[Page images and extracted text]
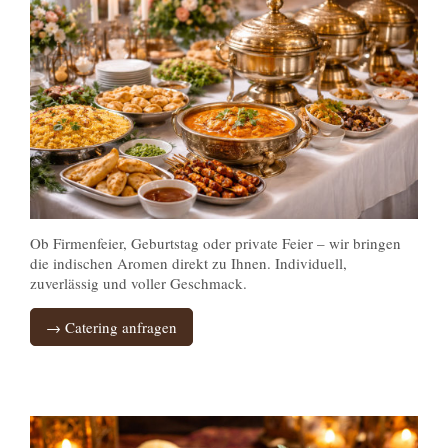
Ob Firmenfeier, Geburtstag oder private Feier – wir bringen
die indischen Aromen direkt zu Ihnen. Individuell,
zuverlässig und voller Geschmack.
→ Catering anfragen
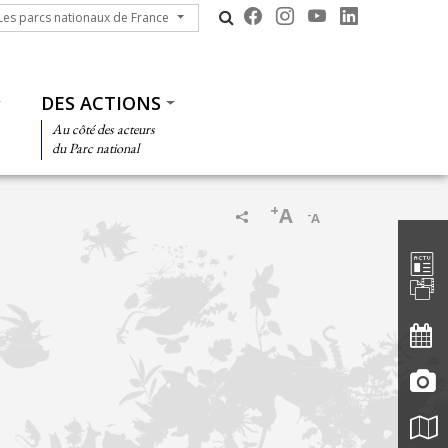
s parcs nationaux de France
Les parcs nationaux de France
DES ACTIONS
Au côté des acteurs
du Parc national
+
A
-
A
Barre d'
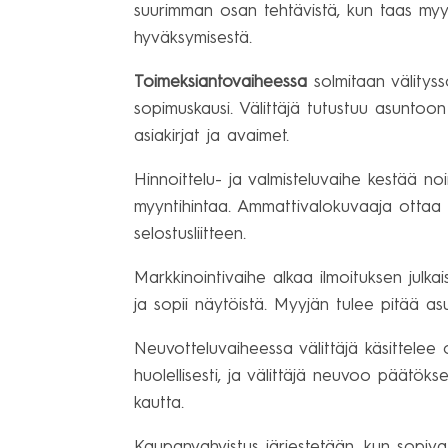
suurimman osan tehtävistä, kun taas myyj
hyväksymisestä.
Toimeksiantovaiheessa
solmitaan välitysso
sopimuskausi. Välittäjä tutustuu asuntoon
asiakirjat ja avaimet.
Hinnoittelu- ja valmisteluvaihe kestää no
myyntihintaa. Ammattivalokuvaaja ottaa ma
selostusliitteen.
Markkinointivaihe alkaa ilmoituksen julkai
ja sopii näytöistä. Myyjän tulee pitää as
Neuvotteluvaiheessa välittäjä käsittelee
huolellisesti, ja välittäjä neuvoo päätök
kautta.
Kaupanvahvistus järjestetään, kun sopiva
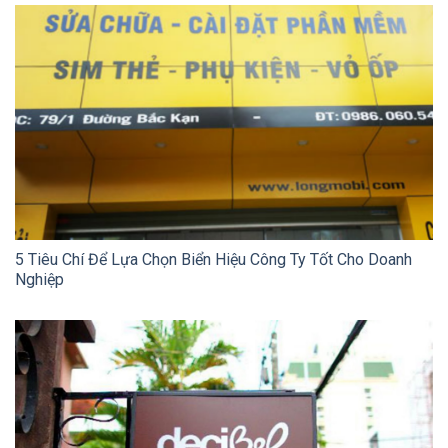
5 Tiêu Chí Để Lựa Chọn Biển Hiệu Công Ty Tốt Cho Doanh
Nghiệp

**Task to carry out:** Among the lines above, show every one that contains the string "nationaux".

**Reply to the task:**
s parcs nationaux de France
Les parcs nationaux de France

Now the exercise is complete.